INTRODUCTION Osteosarcoma (OS), aggressive neoplasms of the bone, is the most common primary bone cancer in children. MiR-196a usually low expressed in several tumors and its functions in osteosarcoma still unclear. MATERIALS AND METHODS Quantitative real-time polymerase chain reaction (qRT-PCR) was employed to assess the expression of miR-196a and the HOXA5. Cell metastasis and epithelial-mesenchymal transition (EMT) abilities were assessed using Transwell and western blot.
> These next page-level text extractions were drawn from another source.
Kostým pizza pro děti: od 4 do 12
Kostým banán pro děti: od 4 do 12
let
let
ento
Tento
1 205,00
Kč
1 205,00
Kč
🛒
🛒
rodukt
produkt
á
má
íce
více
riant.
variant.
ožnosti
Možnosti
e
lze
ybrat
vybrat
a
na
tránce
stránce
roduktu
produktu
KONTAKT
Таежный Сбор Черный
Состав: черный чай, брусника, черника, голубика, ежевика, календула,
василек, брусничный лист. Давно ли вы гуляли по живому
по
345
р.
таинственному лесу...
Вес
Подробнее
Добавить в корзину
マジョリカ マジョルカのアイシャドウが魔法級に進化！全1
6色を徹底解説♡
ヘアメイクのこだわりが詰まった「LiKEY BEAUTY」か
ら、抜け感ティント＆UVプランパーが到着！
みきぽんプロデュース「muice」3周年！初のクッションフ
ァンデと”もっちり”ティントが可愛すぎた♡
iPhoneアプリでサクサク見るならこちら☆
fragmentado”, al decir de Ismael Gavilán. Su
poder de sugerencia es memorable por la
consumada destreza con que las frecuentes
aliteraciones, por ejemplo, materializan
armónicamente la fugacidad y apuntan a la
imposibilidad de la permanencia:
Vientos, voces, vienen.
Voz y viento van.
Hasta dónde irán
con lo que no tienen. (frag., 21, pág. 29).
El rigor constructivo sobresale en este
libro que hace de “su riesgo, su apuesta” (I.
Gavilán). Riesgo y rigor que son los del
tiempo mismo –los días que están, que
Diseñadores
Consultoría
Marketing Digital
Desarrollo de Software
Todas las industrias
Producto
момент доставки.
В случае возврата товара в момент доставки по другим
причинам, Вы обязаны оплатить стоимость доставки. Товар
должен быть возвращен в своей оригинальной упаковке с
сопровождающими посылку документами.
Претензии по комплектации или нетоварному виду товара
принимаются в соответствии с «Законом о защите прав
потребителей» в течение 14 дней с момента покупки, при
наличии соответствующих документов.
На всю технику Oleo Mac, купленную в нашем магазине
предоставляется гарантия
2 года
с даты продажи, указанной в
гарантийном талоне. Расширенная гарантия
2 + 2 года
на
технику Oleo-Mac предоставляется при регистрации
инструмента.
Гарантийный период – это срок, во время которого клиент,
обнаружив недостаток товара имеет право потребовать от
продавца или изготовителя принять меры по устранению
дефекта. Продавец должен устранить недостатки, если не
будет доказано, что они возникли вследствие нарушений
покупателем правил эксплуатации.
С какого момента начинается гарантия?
The dual luciferase reporter assay was carried out to verify whether miR-196a directly targeted the 3'-untranslated region (UTR) of HOXA5 mRNA. RESULTS MiR-196a was overexpressed and HOXA5 was low expressed in osteosarcoma versus the non-tumor tissues and normal cell lines. Upregulation of miR-196a or downregulation of HOXA5 was associated with worse outcome of osteosarcoma patients. MiR-196a enhanced cell migration, invasion and EMT by regulating the expression of HOXA5 through directly targeting the 3'-UTR of its mRNA in osteosarcoma. HOXA5 partially reversed roles of miR-196a on metastasis and EMT in osteosarcoma. CONCLUSIONS MiR-196a promoted cell metastasis and EMT by targeting the 3'-UTR of HOXA5 mRNA in osteosarcoma. The newly identified miR-196a/HOXA5 axis provides novel insight into the pathogenesis of osteosarcoma.